8103.runtime_bug_registers.zip

  • Hello Michael,

     An uncorrectable ECC error will result in abort. To find out what causes the abort you can also look at either the instruction or data fault status register and instruction or data fault address register in the CPU. Since you have a data read, you will look at the DFSR and DFAR. Since you are not getting an abort, you should be getting a correctable error. Are you seeing bit 6 or the ESM Group 1 getting set? Note that if you really want correctable error to also abort then you can set bit2 and bit3 of the secondary auxiliary control register in the CPU. This will disable ECC correction.

     The register at 0xFFF87300 showing 0x00060000 is proper. It is a status register. When bit 18 and 16 are set, it means that the error status and error address registers in the flash module are frozen and new error events will not affet the registers. The flash module is implemented such that if there are multiple back to back error events, it will only capture the error address of the first error event.

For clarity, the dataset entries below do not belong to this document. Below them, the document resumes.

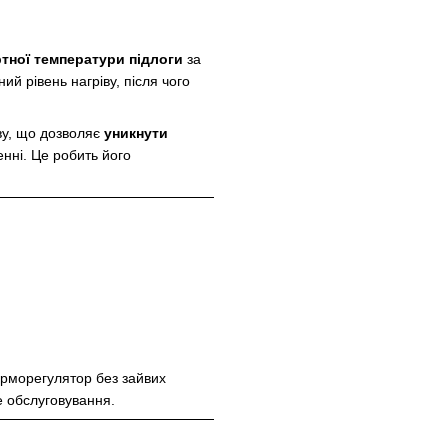
тної температури підлоги
за
й рівень нагріву, після чого
ву, що дозволяє
уникнути
нні. Це робить його
ерморегулятор без зайвих
не обслуговування.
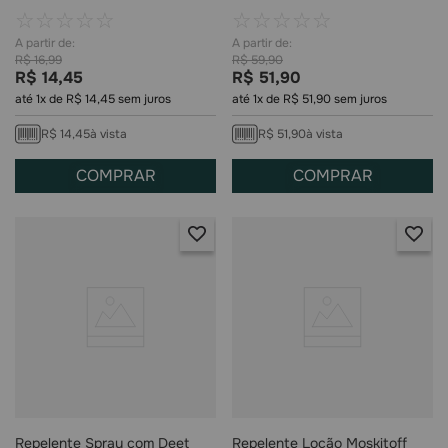
☆
☆
☆
☆
☆
☆
☆
☆
☆
☆
R$
16
,
99
R$
59
,
90
R$
14
,
45
R$
51
,
90
até
1
x de
R$
14
,
45
sem juros
até
1
x de
R$
51
,
90
sem juros
R$
14
,
45
à vista
R$
51
,
90
à vista
COMPRAR
COMPRAR
Repelente Spray com Deet
Repelente Loção Moskitoff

Once the error address is read, it will capture new error address should new error is detected again.

    regards,

    Charles

  • Hi Michael,

    Here is some info that could help to clarify the condition that you are describing:

    Literature Number: SPNU499B
    November 2012–Revised August 2013
    Section:
    5.3.1 SECDED Initialization
    .......
    The ECC values for all of the ATCM program memory space (flash banks 0 through 6) must be programmed into the flash before SECDED is enabled. This can be done by generating the correct values of the ECC with an external tool such as nowECC or may be generated by the programming tool. The Cortex R4 CPU may generate speculative fetches to any location within the ATCM memory space. A speculative fetch to a location with invalid ECC, which is subsequently not used, will not create an abort, but will set the ESM flags for a correctable or uncorrectable error. An uncorrectable error will unconditionally cause the nERROR pin to toggle low. Therefore care must be taken to generate the correct ECC for the entire ATCM space including the holes between sections and any unused or blank flash areas.
    .......

    As you can see, it could happen if the CPU generates speculative fetches and the ECC is not calculated for all the ATCM program memory space (flash banks 0 through 6) e.g. for the holes between sections of Bank0.

    ----------------------------------------------------------------------------------------------------------

    Hi Charles,

    Could you please help me to clarify the following items?

    1. Is the information/analysis above correct?

    2. Is it possible to avoid that the CPU generates speculative fetches?

    3. If 2. is not possible:  Is the generation of the ECC for the full ATCM program memory space (flash banks 0 through 6) the only way to avoid the following problem:

    "A speculative fetch to a location with invalid ECC, which is subsequently not used, will not create an abort, but will set the ESM flags for a correctable or uncorrectable error. An uncorrectable error will unconditionally cause the nERROR pin to toggle low."

    Thank you,

    Henry

  • Hi Henry,

      1. The statement to require all unused sections in the flash memory be initialized with valid ECC is correct. I think Michael's observation may very well be related to un-initialized ECC value.

       2. You can not prevent speculative fetch. The CPU can prefetch the next instructions. If the next instruction is like LDR, the data to be referenced will be prefetched. If the address pointer for the LDR instruction is not set yet, this speculative data fetch can go to an un-initialized area.

      3. Yes, an NON-Taken speculative fetch will NOT result in abort if the fetch has ECC error but will set the ESM.

    regards,

    Charles

     

  • Thanks for your feedback Charles.

    BR,

    Henry